# 别人



## Asadullah

Is the second word in 别人 pronounced with tone 2 or without a tone? In other words, is it pronounced biérén or biéren?


----------



## James Bates

It depends. If it means "someone else", it is pronounced biérén. If it means "other people", it is pronounced biéren. What was the context in which you encountered this word?


----------



## Asadullah

不要介入别人的私生活。


----------



## James Bates

I guess it could mean either "someone else" or "other people" in 不要介入别人的私生活。so both pronunciations would be acceptable. I wonder what the native speakers think.


----------



## SuperXW

I would say the difference in meaning is too subtle to be discussed, if there is any.
The choice is mostly based on regional accent or personal habit. Both tones are acceptable.


----------



## James Bates

I don't think so. I don't think you could say biérén in the following two sentences:

别人都同意，就你一个人反对。
他只想到自己，从来不考虑别人。

You would have to say biéren instead.

On the other hand, you could not say biéren in the following sentence:

家里就我一个人，没有别人。

You would have to say biérén instead.


----------



## fyl

I don't see the difference, either.
You can definitely use bie2ren2 in 别人都同意，就你一个人反对 and 他只想到自己，从来不考虑别人, or use bie2ren in 家里就我一个人，没有别人. I see no problem.


----------



## brofeelgood

There's a paper titled 《*輕聲詞和輕聲詞教學*》 which discusses the change in definition of some words when certain characters are pronounced with a soft tone.

別人﹕自己或某人以外的人。讀原調是指另外的人。 ← This tallies with what James said in #6.

But personally, I wouldn't bat an eyelid if I heard either version of 人 in any of those sentences. And in some regions, like Taiwan for example, I think you'd be hard pressed to find someone who pronounces it like that (in the soft-tone).


----------



## darren8221

brofeelgood said:


> But personally, I wouldn't bat an eyelid if I heard either version of 人 in any of those sentences. And in some regions, like Taiwan for example, I think you'd be hard pressed to find someone who pronounces it like that (in the soft-tone).

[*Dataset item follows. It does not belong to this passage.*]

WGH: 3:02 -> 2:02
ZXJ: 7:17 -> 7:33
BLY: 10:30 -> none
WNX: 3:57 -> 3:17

In Taiwan it's always pronounced biérén regardless of the meaning.


----------



## retrogradedwithwind

Having read those sentences in #6 many times I find out that it's more natural for me to read as what James said...

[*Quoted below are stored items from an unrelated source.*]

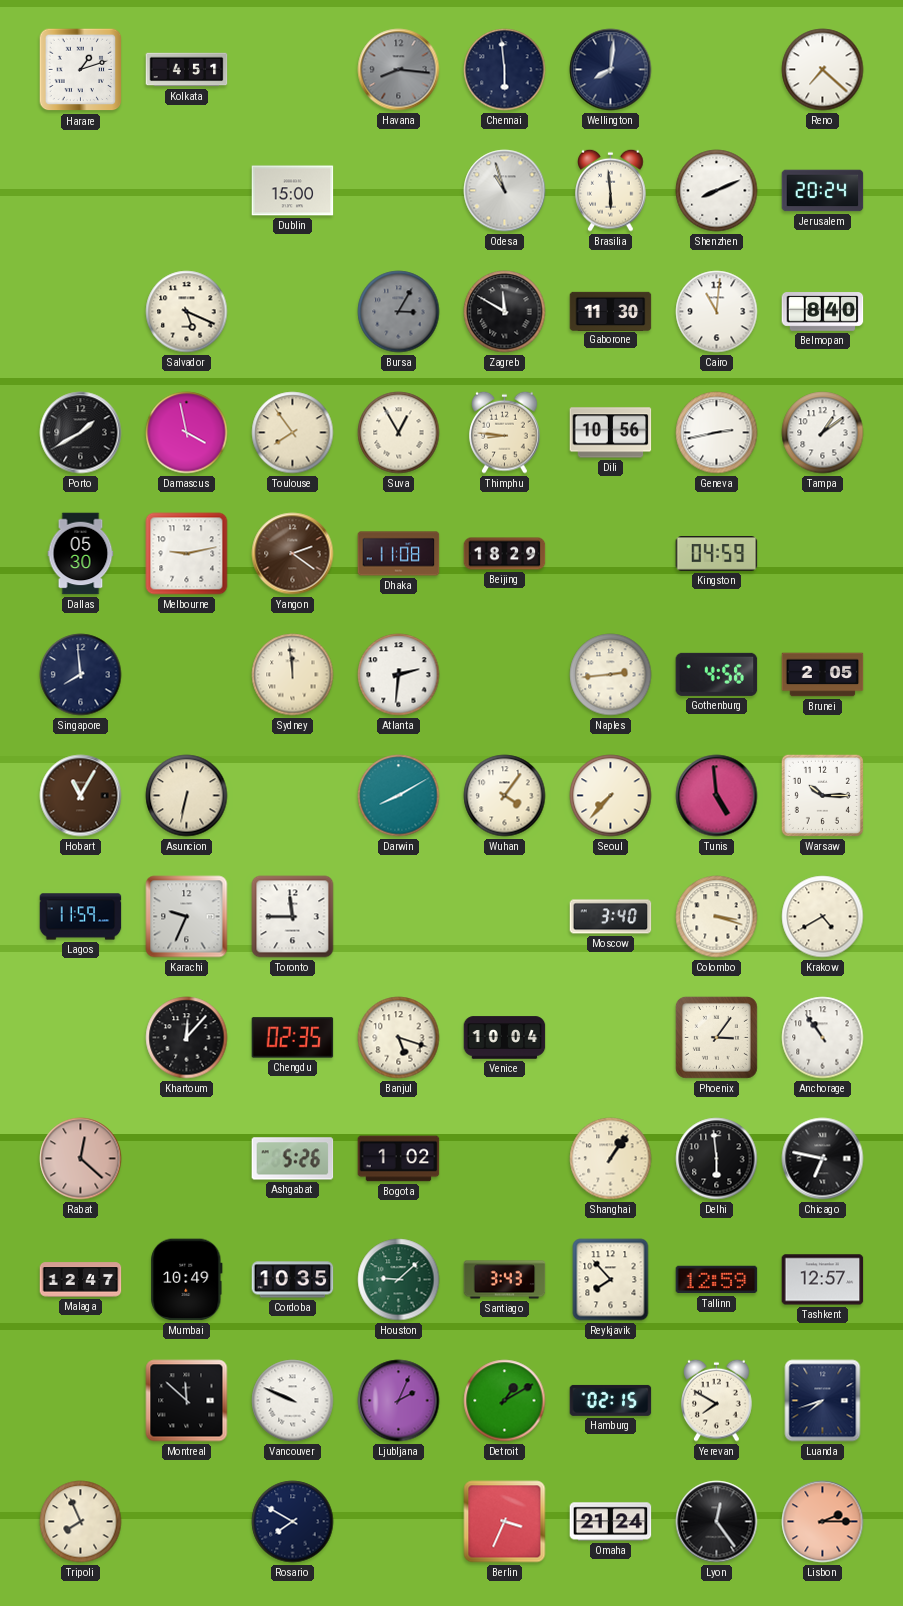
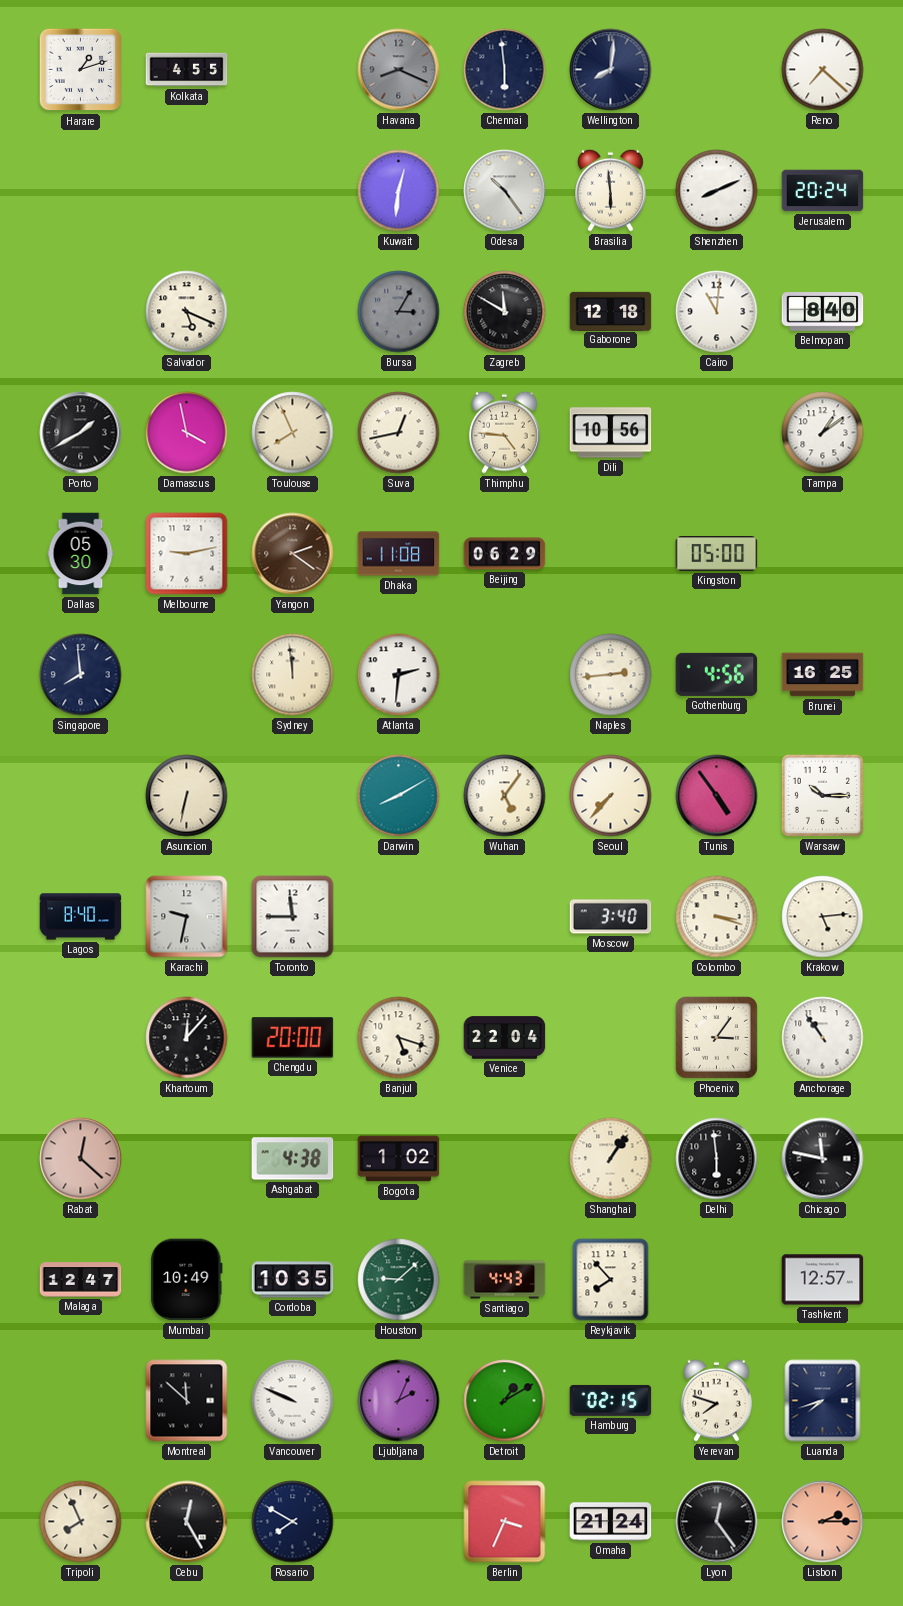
Kolkata: 4:51 -> 4:55
Havana: 8:16 -> 8:19
Dublin: 15:00 -> none
Kuwait: none -> 12:31
Odesa: 10:57 -> 10:24
Gaborone: 11:30 -> 12:18
Toulouse: 7:54 -> 7:56
Suva: 12:55 -> 12:43
Thimphu: 8:46 -> 4:46
Geneva: 2:43 -> none
Beijing: 18:29 -> 06:29
Kingston: 04:59 -> 05:00
Brunei: 2:05 -> 16:25
Hobart: 11:05 -> none
Wuhan: 4:06 -> 5:06
Tunis: 4:59 -> 4:54
Lagos: 11:59 -> 8:40
Karachi: 9:34 -> 9:32
Krakow: 4:40 -> 5:14
Chengdu: 02:35 -> 20:00
Venice: 10:04 -> 22:04
Ashgabat: 5:26 -> 4:38
Chicago: 6:47 -> 11:47
Santiago: 3:43 -> 4:43
Tallinn: 12:59 -> none
Yerevan: 7:50 -> 7:48
Cebu: none -> 12:25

Specifically, I will think it's normal if someone speaks the three sentences as he said, and think it's abnormal if someone doesn't do as he said. I mean, the ones who say them differently from what James said pursue a unique affect by saying it in an unusual way.

别人都同意，就你一个人反对。
If someone uses a soft tone for 人, and if he drags the sound（拉长声？）, I will think he is in an arrogant state and shows his ascendancy.

家里就我一个人，没有别人。
if someone uses a second tone for 人, I will think he wants to stress the fact, or just because the regional difference.


----------



## Skatinginbc

James Bates said:


> I guess it could mean either "someone else" or "other people" in 不要介入别人的私生活。


I think the "rule" (if there is one) seems to go like this: 
Substitution Test ==> Substitute 别人 with 别的人/另外的人.  If the sentence still sounds idiomatic, then ren2 (原調) is preferred because 别人 actually contains two words: 别(的) + 人. If not, then 人 may be pronounced with a 輕聲 because 别人 is considered a single word, which cannot be separated with 的.  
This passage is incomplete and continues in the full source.